#### Records for processing
= = =

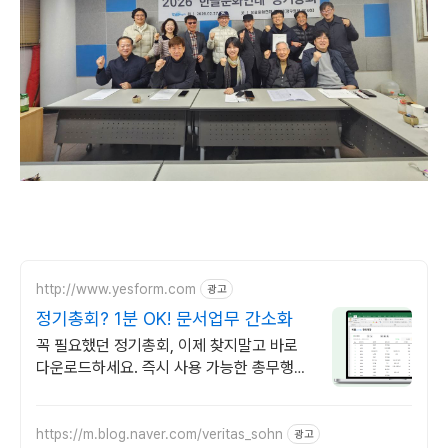
http://www.yesform.com
광고
정기총회? 1분 OK! 문서업무 간소화
꼭 필요했던 정기총회, 이제 찾지말고 바로
다운로드하세요. 즉시 사용 가능한 총무행정
서식
https://m.blog.naver.com/veritas_sohn
광고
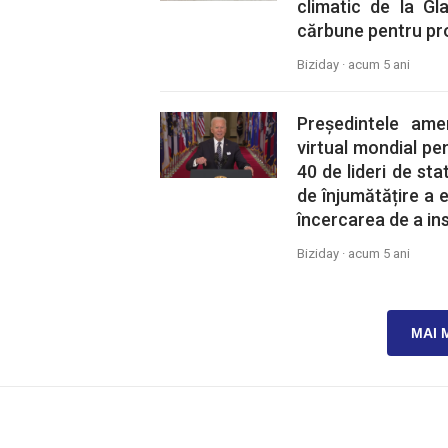
climatic de la Gl
cărbune pentru pro
Biziday ·
acum 5 ani
Președintele am
virtual mondial pen
40 de lideri de st
de înjumătățire a e
încercarea de a ins
Biziday ·
acum 5 ani
MAI 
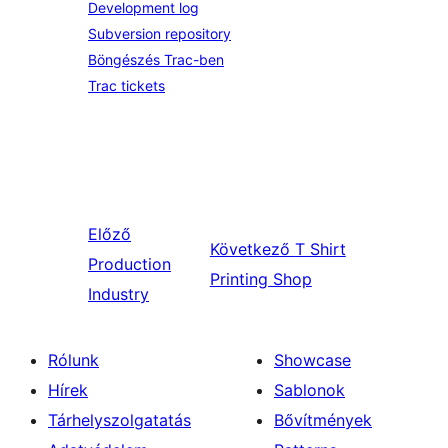
Development log
Subversion repository
Böngészés Trac-ben
Trac tickets
Előző
Következő
T Shirt
Production
Printing Shop
Industry
Rólunk
Showcase
Hírek
Sablonok
Tárhelyszolgatatás
Bővítmények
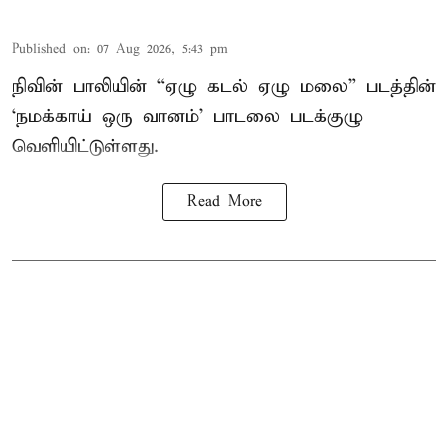
Published on
:
07 Aug 2026, 5:43 pm
நிவின் பாலியின் “ஏழு கடல் ஏழு மலை” படத்தின்
‘நமக்காய் ஒரு வானம்’ பாடலை படக்குழு
வெளியிட்டுள்ளது.
Read More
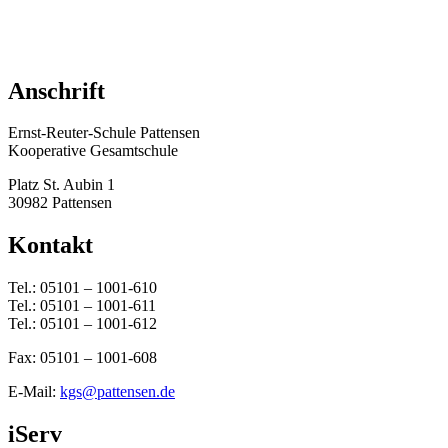
Anschrift
Ernst-Reuter-Schule Pattensen
Kooperative Gesamtschule
Platz St. Aubin 1
30982 Pattensen
Kontakt
Tel.: 05101 – 1001-610
Tel.: 05101 – 1001-611
Tel.: 05101 – 1001-612
Fax: 05101 – 1001-608
E-Mail:
kgs@pattensen.de
iServ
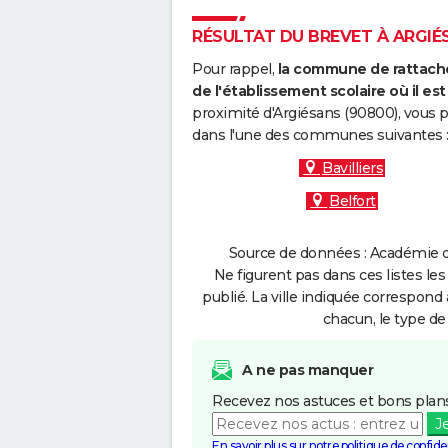
RÉSULTAT DU BREVET À ARGIÉS
Pour rappel,
la commune de rattache
de l'établissement scolaire où il est 
proximité d'Argiésans (90800), vous p
dans l'une des communes suivantes 
Bavilliers
Belfort
Source de données : Académie d
Ne figurent pas dans ces listes les
publié. La ville indiquée correspond 
chacun, le type de 
A ne pas manquer
Recevez nos astuces et bons plans
J
En savoir plus sur notre politique de confiden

= = =

#### Task instructions
Check each line of the records above for the word "정기총회" and report how many lines have it, as a number only.

#### Solution to this problem
2